Some are more obscure, such as the Alaska Public Offices
Commission, and can be difficult to find online unless
the state provides a subject index with an entry for “campaign finance” or “online
campaign disclosure” (which Alaska does.) Other
states with subject indexes are Washington, with a “State
Services” index that includes an entry for “Campaign
Financing Reporting”, and Mississippi, with its topical
directory including an entry for “Campaign Finance Disclosures”.
Once a person finds a campaign finance agency's web site,
he or she is likely to encounter unfamiliar terminology or
unclear language that may make it difficult navigate the
site and locate disclosure information and records. The
study found that 40 percent of the state disclosure web sites
have serious terminology issues; the other 60 percent have
adequate terminology, but only a handful can be described
as having excellent terminology throughout the site.
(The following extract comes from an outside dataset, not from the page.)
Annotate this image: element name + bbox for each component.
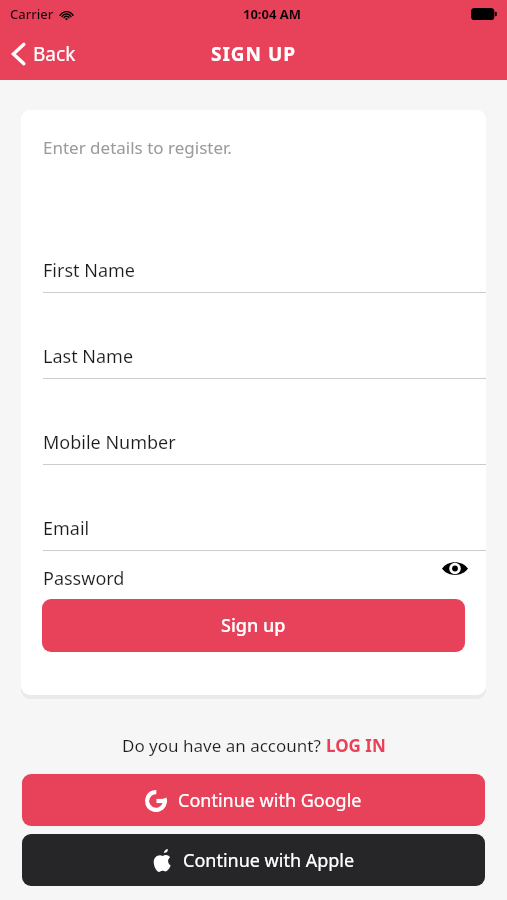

link titles do not reflect the content of what is located
in that section of the web site, such as the “Maine
Campaign Finance Electronic Filing” link, which is in
fact the entry point for candidates to log into the electronic
filing system, but is also what site visitors need to click
in order to access the searchable campaign finance databases. On
Kentucky's web site, Frequently Asked Questions and disclosure
reporting dates are somewhat buried in a section ambiguously
titled “information library”, and on Nebraska's
site, itemized expenditure data is in a section called “miscellaneous
transactions”. Some of the terminology problems
identified in the study may seem minor when taken individually,
but the overall usability of a disclosure web site can be
brought down significantly by the use of imprecise language
throughout a site.
In the usability testing conducted by the UCLA School of
Law, three states – Alaska, North Dakota and Utah – were
outstanding. Testers who were unfamiliar with those
states' web portals were able to quickly locate the disclosure
web sites, find the amounts received by the governor in the
last campaign, and identify at least one campaign contributor.
Further evidence of the quality of these states' disclosure
sites lies in the fact that the researchers retrieved consistent
information in all three tasks. At the other end of
the usability spectrum are Missouri and South Carolina.
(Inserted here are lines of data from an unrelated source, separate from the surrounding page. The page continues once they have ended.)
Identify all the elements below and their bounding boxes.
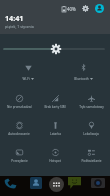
staticText: Tryb samolotowy [79,105,104,109]
staticText: Hotspot [49,159,61,163]
button[interactable]: Settings [82,5,89,12]
button[interactable]: Contacts [30,177,42,189]
button[interactable]: Podświetlanie [73,142,109,166]
staticText: Przesyłanie [11,159,28,163]
staticText: Wi-Fi [22,77,30,81]
staticText: 40% [67,6,76,12]
button[interactable]: Camera [91,178,105,188]
button[interactable]: Przesyłanie [1,142,37,166]
button[interactable]: All apps [49,177,64,192]
button[interactable]: Nie przeszkadzać [1,88,37,111]
staticText: Nie przeszkadzać [7,105,32,109]
button[interactable]: Wi-Fi [1,57,55,83]
staticText: Brak karty SIM [44,105,66,109]
button[interactable]: Messages [68,177,81,189]
staticText: piątek, 1 stycznia [5,24,34,29]
button[interactable]: Brak karty SIM [37,88,73,111]
staticText: Lokalizacja [83,132,99,136]
button[interactable]: Bluetooth [56,57,110,83]
staticText: 14:41 [5,13,24,23]
staticText: Bluetooth [74,77,89,81]
button[interactable]: Phone [4,178,17,189]
staticText: Latarka [50,132,61,136]
button[interactable]: Latarka [37,115,73,139]
button[interactable]: Autoobracanie [1,115,37,139]
button[interactable]: Brightness [0,39,110,59]
button[interactable]: User profile [95,4,104,13]
staticText: Autoobracanie [8,132,30,136]
button[interactable]: Tryb samolotowy [73,88,109,111]
staticText: Podświetlanie [81,159,102,163]
button[interactable]: Hotspot [37,142,73,166]
button[interactable]: Lokalizacja [73,115,109,139]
Most of the testers had great difficulty locating those states'
disclosure agencies online, if they found them at all, and
could not locate campaign contributor information on either
The results of the usability testing show that the most
difficult task for usability testers was finding a state's
campaign disclosure agency web site. Testers would
start at the state's homepage and search for five to ten
minutes for a clear indication of where they might go for
campaign finance information, sometimes locating the disclosure
web site and sometimes finding nothing. Surveys completed
by the testers following their research indicated that most
disclosure web sites are 'somewhat confusing' (43%) or 'very
confusing' (25%), and only ten percent of the sites were
rated 'excellent' or 'near excellent'.
One major advantage of the World Wide Web as an information
resource, is that it is dynamic. The Project is aware
the changes are already underway on state disclosure web
sites since the close of the study research period, with
some states, including California and Oklahoma, adding new
search capabilities, and others giving their disclosure sites
a facelift and possibly even more substantial changes. The
Project is optimistic that improvements will continue to
be made in the Contextual and Technical Usability of state
disclosure web sites in the coming year and that grades in
that category, which saw the most room for improvement, will
in fact be higher in the next Grading State Disclosure report.